CALL JANE

CALL JANE

(director/writer:Phyllis Nagy; screenwriters: Hayley Schore, Roshan Sethi; cinematographer: Greta Zozula; editor: Peter McNulty; music:Isabella Summers; cast: Elizabeth Banks (Joy), Sigourney Weaver (Virginia), Chris Messina (Will), Kate Mara (Lana), Wunmi Mosaku (Green), Cory Michael Smith (Dean), Aida Turturro (Sister Mike), Kristina Harrison (), Grace Edwards (Charlotte), John Magaro (Det. Chilmark); Runtime: 121; MPAA Rating: NR; producers; Robbie Brenner, David M. Wulf, Kevin McKeon, Lee Broda, Claude Amadeo, Michael D’Alto:  RB Entertainment; 2022)

Even a great actress like Sigourney Weaver looks like an alien here.

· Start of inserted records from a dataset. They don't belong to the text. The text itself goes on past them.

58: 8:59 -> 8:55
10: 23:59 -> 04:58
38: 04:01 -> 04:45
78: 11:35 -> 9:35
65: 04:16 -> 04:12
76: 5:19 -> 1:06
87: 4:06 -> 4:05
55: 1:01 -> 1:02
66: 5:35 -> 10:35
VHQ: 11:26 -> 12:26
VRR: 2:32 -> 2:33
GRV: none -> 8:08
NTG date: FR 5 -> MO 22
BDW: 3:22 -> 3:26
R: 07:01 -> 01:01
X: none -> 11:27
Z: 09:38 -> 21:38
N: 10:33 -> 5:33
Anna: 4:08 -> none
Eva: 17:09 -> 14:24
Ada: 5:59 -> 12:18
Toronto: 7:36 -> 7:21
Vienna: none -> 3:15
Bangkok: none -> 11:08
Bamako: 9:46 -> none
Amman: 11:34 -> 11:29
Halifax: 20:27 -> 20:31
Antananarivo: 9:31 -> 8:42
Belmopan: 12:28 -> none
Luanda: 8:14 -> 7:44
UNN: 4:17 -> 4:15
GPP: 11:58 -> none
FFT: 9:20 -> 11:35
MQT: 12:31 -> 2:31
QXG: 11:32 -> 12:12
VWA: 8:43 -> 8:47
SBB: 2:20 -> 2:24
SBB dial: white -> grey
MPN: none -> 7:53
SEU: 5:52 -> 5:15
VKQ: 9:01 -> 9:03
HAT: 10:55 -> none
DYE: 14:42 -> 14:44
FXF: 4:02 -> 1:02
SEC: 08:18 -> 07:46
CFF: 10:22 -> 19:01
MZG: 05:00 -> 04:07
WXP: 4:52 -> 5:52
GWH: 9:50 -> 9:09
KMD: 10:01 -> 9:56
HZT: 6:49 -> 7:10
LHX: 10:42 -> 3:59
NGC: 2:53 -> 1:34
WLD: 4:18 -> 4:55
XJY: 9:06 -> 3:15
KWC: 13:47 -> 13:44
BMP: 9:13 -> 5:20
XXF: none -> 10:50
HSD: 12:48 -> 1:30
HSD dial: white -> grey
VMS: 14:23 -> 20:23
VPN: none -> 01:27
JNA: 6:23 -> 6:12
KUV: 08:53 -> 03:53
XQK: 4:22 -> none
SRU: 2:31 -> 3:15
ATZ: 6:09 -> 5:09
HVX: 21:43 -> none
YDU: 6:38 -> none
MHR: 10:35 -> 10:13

Reviewed by Dennis Schwartz
 

Phyllis Nagy, in her feature film debut, the writer of the celebrated 2015 Carol, is a director and co-writer with Hayley Schore and Roshan Sethi of this 1960’s feminist message period film, an abortion drama inspired by a true story. Unfortunately, even with the best of intentions, its superficial treatment of such an important and timely topic leaves it uninspiring.

The heroine’s character is loosely based on Jane founder Heather Booth. She was an organizer for the Chicago-based network of activists who called themselves the Jane Collective — a clandestine group of women committed to helping other women get safe but illegal abortions in the 1960s and 1970s.

The film is set in the Chicago of 1968, a time of counter-culture movements in the country. The movement even reaches the staid suburban housewife Joy (Elizabeth Banks), married to her career-oriented defense attorney husband Will (Chris Messina). The couple have a teenage daughter Charlotte (Grace Edwards), while Joy is pregnant with her second child. But she finds after collapsing and seeing her physician that the pregnancy is causing her congestive heart failure. This is five years before Roe v. Wade legalized abortions in America, therefore she can’t get needed medical help. Her sympathetic doctor tells her to get an abortion or possibly die delivering the child.

To get the abortion, which is illegal, she reluctantly becomes an activist, and does it secretly without telling her hubby or daughter or nosy neighbor (Kate Mara). Through getting a flier she meets the activist Virginia (Sigourney Weaver), running a “Call Jane” abortion service, who takes Joy under her wing. Joy undergoes a possible life-saving abortion, and pays a fortune for it. The ladies are tired of dealing with the over-charging abortion doctor (Cory Michael Smith), and this encourages Joy to do abortions for women with little means to pay.

The characters are all one-dimensional. Even a great actress like Sigourney Weaver looks like an alien here. But despite its dramatic failings, it tells us if the Republicans get their mean-spirited way and the Supreme Court overturns the right to a safe legal abortion, it means the country will again be putting women in peril.

Call Jane premiered at the Sundance Film Festival.